EXTRACTED MATERIAL:
##############################

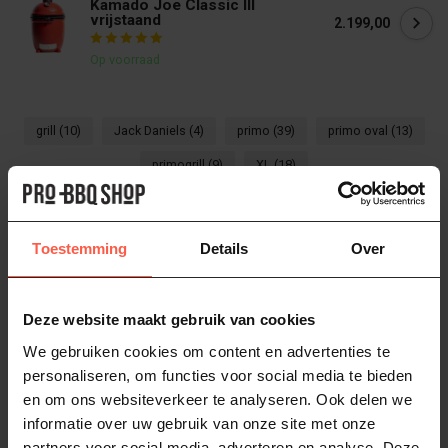
Kamado Joe Classic III
vrijstaand
2.199,00
Op voorraad
grill
(10)
Jack Daniels
(4)
primo
(39)
primo oval
(13)
primogrill
(9)
XL
(18)
Heb je vragen over dit product?
Toestemming
Details
Over
Of heb je hulp nodig bij het bestellen? Neem
dan gerust contact op via
Whatsapp
of
bel
ons (06-46141068)
. We helpen je graag!
Deze website maakt gebruik van cookies
We gebruiken cookies om content en advertenties te
personaliseren, om functies voor social media te bieden
Bezorgen of ophalen van jouw BBQ
en om ons websiteverkeer te analyseren. Ook delen we
informatie over uw gebruik van onze site met onze
partners voor social media, adverteren en analyse. Deze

##############################

YOUR GOAL: Line by line, restate the data above exactly as it stands, minus the pictures.

SOLUTION FOR THIS EXERCISE:
Kamado Joe Classic III
vrijstaand
2.199,00
Op voorraad
grill
(10)
Jack Daniels
(4)
primo
(39)
primo oval
(13)
primogrill
(9)
XL
(18)
Heb je vragen over dit product?
Toestemming
Details
Over
Of heb je hulp nodig bij het bestellen? Neem
dan gerust contact op via
Whatsapp
of
bel
ons (06-46141068)
. We helpen je graag!
Deze website maakt gebruik van cookies
We gebruiken cookies om content en advertenties te
personaliseren, om functies voor social media te bieden
Bezorgen of ophalen van jouw BBQ
en om ons websiteverkeer te analyseren. Ook delen we
informatie over uw gebruik van onze site met onze
partners voor social media, adverteren en analyse. Deze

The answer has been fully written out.